Status in xorg-server package in Ubuntu:
  New
Status in xorg-server source package in Focal:
  In Progress

Bug description:
  [ Impact ]

   * Microsoft Azure NV-series instances with NVidia GRID drivers
  started to experience xserver crashes while following Microsoft's
  official guide to installing Nvidia drivers [1].

   * Root cause analysis showed that it was due to having a device with
  BusID "PCI:0@<domain_id>:0:0", where domain id is >= 32767 while the
  hyperv_drm kernel module is loaded.

   * Removing either the BusID specification or unloading the hyperv_drm
  kernel module seems to fix the crash.

   * The crash is happening while X.server is trying to enumerate PCI
  devices.
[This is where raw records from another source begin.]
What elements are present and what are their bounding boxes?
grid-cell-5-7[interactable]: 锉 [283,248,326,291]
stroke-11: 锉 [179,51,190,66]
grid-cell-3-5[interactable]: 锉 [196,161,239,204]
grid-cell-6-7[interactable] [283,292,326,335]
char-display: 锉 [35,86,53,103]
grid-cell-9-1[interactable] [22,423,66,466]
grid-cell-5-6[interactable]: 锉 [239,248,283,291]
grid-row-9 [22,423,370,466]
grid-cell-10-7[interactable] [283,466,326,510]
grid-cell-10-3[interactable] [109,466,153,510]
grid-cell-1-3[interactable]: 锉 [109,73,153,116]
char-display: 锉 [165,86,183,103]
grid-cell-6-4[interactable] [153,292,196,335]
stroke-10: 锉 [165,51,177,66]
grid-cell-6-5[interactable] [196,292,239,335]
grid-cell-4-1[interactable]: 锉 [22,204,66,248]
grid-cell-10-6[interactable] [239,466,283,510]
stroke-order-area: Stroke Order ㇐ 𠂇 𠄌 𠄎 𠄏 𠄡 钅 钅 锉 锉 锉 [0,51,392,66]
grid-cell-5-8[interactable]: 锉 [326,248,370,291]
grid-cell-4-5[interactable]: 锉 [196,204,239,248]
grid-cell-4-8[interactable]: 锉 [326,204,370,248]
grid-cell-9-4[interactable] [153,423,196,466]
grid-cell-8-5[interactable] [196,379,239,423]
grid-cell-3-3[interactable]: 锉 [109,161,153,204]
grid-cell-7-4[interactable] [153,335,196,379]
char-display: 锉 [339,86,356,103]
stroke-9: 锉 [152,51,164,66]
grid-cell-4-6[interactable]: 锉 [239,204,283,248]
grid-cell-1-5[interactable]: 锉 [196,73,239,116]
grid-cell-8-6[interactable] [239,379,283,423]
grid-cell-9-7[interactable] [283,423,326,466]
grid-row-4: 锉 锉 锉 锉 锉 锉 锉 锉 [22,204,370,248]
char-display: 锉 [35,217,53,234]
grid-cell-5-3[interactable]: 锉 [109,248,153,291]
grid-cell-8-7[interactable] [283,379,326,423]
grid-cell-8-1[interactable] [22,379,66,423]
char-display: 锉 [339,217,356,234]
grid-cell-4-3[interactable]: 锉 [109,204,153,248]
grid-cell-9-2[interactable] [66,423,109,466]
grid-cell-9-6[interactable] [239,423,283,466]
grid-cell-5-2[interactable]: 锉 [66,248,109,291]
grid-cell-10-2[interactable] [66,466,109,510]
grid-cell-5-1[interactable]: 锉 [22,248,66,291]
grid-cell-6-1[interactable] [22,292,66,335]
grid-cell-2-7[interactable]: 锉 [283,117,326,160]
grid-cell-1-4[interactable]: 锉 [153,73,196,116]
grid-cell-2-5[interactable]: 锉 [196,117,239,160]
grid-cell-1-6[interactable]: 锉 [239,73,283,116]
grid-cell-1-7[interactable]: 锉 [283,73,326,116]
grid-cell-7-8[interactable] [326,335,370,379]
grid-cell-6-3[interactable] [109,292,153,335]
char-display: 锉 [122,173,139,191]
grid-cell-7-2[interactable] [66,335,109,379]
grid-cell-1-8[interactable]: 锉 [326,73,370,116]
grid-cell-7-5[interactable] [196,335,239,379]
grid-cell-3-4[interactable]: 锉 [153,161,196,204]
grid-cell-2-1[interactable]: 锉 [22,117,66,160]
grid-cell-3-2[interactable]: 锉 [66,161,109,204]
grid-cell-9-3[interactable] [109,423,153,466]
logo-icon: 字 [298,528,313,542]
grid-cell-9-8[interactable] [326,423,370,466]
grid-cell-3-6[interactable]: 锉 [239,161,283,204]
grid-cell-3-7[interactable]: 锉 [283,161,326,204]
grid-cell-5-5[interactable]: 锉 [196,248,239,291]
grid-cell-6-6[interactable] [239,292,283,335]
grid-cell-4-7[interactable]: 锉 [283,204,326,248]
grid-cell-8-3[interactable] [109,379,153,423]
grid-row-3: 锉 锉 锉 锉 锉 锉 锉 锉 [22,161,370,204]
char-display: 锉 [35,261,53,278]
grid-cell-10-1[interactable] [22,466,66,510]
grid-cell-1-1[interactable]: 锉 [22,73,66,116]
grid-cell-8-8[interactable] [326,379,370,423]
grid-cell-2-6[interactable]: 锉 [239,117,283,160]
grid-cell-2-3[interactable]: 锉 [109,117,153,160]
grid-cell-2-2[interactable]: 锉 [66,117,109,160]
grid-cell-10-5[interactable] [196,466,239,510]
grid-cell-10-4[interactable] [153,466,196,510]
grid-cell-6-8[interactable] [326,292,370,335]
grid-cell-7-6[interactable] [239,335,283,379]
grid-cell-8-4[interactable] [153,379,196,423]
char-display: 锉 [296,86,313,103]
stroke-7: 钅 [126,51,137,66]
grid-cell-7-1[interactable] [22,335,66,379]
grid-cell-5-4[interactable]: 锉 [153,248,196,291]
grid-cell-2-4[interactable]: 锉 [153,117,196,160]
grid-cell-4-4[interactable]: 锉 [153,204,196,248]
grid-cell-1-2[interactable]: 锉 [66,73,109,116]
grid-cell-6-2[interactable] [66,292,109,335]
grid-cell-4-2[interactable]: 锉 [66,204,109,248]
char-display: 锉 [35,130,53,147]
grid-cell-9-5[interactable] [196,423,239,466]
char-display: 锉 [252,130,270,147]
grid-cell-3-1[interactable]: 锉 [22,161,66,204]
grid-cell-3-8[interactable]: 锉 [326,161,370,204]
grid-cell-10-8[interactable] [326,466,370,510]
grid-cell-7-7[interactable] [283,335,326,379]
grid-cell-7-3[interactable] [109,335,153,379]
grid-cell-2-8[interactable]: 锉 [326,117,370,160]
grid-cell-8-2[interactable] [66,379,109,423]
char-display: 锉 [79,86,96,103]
X.server dereferences a NULL pointer while trying to access
  to the PCI device info.

   * The reason why it only happens while the hyperv_drm kernel module
  is loaded is that the hyperv_drm module does not expose PCI hardware
  information since it's a virtual device.

   * The upstream patch [2] addresses the issue and it's confirmed that
  the xserver with the patch does not experience the crash.

   * Ubuntu Focal `xorg-server` package does not include the patch [2]
  at the moment (xserver-xorg-core=2:1.20.13-1ubuntu1~20.04.6).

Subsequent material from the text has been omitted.